La Malaisie continue à manifester contre l’usine de terres rares de Lynas
Par Aude le jeudi, 17 juillet, 2014, 04h18 - Malaisie et Indonésie - Lien permanent
Ils sont venus de toute la péninsule ce 22 juin, pour continuer à faire de l’usine Lynas de terres rares le plus gros dossier environnemental en Malaisie. 1,2 million de signatures ont été recueillies contre le projet, dans un pays de 30 millions d’habitants. Lynas concentre toutes les frustrations contre un gouvernement au pouvoir depuis l’indépendance et qui ne cède rien, en dépit d’accusations de corruption et de mauvaise gestion.
En mars 2010, les Malaisiens apprennent dans le New York Times l’installation d’une usine australienne de traitement de terres rares à Kuantan, dans l’état de Pahang, sur la côte est de la péninsule. Tout a été vite expédié entre le gouvernement et Lynas, un acteur relativement petit à l’échelle internationale, mais qui a le projet d’ouvrir l’une des plus grosses usines au monde. Les études d’impact environnemental ont été approuvées en quelques semaines, le gouvernement fait cadeau de dix ans de contributions fiscales, les travaux peuvent commencer. C’est alors que commence une mobilisation résolue et organisée, menée par deux grandes organisations : Himpunan Hijau (rencontre verte, en malais) pour la mobilisation de terrain et Stop Lynas, Save Malaysia qui mène une guérilla administrative et juridique.

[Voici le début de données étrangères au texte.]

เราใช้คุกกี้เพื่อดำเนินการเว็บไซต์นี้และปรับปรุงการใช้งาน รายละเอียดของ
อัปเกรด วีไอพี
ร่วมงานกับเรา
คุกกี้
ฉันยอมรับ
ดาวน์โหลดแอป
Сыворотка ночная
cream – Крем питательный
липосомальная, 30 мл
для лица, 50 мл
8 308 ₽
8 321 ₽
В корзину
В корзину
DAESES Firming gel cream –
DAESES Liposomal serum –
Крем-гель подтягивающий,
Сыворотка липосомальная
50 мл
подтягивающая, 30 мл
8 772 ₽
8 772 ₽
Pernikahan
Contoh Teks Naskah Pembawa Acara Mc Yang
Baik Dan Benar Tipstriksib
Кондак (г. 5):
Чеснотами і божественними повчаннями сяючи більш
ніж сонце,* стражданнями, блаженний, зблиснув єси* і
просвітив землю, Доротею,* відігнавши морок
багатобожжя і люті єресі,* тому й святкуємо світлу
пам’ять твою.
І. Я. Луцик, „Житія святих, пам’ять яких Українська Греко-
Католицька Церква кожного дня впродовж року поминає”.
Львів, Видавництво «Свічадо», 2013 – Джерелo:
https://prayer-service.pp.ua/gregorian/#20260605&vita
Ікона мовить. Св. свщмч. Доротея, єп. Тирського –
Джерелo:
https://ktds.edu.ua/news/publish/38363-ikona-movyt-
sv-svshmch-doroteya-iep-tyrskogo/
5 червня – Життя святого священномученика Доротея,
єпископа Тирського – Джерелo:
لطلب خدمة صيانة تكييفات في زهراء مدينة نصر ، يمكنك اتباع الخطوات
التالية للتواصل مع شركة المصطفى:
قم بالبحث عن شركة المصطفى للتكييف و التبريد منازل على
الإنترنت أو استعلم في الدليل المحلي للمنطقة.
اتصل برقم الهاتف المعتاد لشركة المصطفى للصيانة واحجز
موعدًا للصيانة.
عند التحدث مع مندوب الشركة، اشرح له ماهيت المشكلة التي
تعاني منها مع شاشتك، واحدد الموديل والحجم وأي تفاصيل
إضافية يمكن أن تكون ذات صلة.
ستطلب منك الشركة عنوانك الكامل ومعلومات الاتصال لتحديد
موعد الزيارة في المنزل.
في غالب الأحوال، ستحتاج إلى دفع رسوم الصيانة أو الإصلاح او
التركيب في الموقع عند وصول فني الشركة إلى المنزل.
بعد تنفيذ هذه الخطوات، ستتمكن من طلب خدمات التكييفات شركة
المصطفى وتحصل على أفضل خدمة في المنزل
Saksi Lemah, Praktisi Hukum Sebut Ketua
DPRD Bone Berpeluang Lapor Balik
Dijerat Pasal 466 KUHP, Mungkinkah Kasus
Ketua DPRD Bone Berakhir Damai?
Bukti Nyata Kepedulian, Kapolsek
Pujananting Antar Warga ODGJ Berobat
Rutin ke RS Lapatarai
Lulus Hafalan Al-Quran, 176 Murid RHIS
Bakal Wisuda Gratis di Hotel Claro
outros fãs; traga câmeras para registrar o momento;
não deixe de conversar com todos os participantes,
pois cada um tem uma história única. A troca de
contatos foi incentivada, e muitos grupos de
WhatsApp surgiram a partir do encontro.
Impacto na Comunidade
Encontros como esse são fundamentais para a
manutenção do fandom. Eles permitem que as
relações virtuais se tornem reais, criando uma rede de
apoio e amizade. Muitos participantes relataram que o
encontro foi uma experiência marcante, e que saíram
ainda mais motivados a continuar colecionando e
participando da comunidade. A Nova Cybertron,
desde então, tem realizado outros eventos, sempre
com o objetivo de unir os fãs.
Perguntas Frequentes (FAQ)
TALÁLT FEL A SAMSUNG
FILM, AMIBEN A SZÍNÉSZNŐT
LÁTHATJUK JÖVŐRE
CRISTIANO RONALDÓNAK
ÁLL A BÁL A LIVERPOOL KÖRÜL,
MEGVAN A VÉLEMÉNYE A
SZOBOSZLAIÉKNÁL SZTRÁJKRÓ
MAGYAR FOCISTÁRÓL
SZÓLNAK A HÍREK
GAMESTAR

Photo : Le 22 juin devant l’usine de Lynas à Kuantan.
Une lutte très politisée
Début 2012, la lutte contre Lynas s’entremêle avec le mouvement Bersih, qui demande des élections transparentes et des modifications du système électoral. Aucun lien entre les deux sujets, mais le ras-le-bol est le même, confirme le membre de l’assemblée législative de Pahang Lee Chean Chung, jeune Chinois élu après des années au service d’Himpunan Hijau.
Photo : Lee Chean Chung dans le zone industrielle de Kuantan.
La répression violente des manifestations de Bersih à Kuala Lumpur (KL) fait l’objet d’un mouvement d’opinion favorable aux manifestants et qui nourrit l’opposition à Lynas. La mobilisation connaît alors un pic le 26 février, avec manifestation de 5000 personnes sur le site et rassemblements décentralisés dans les grandes villes du pays. Shervin, une étudiante chinoise de KL, était devant l’usine ce jour-là : « C’était un rassemblement très pacifique, à notre grande surprise. L’armée était peu présente et nous a simplement regardé défiler, sans sortir les gaz. Il y avait beaucoup de pression de la part du peuple et des média internationaux. »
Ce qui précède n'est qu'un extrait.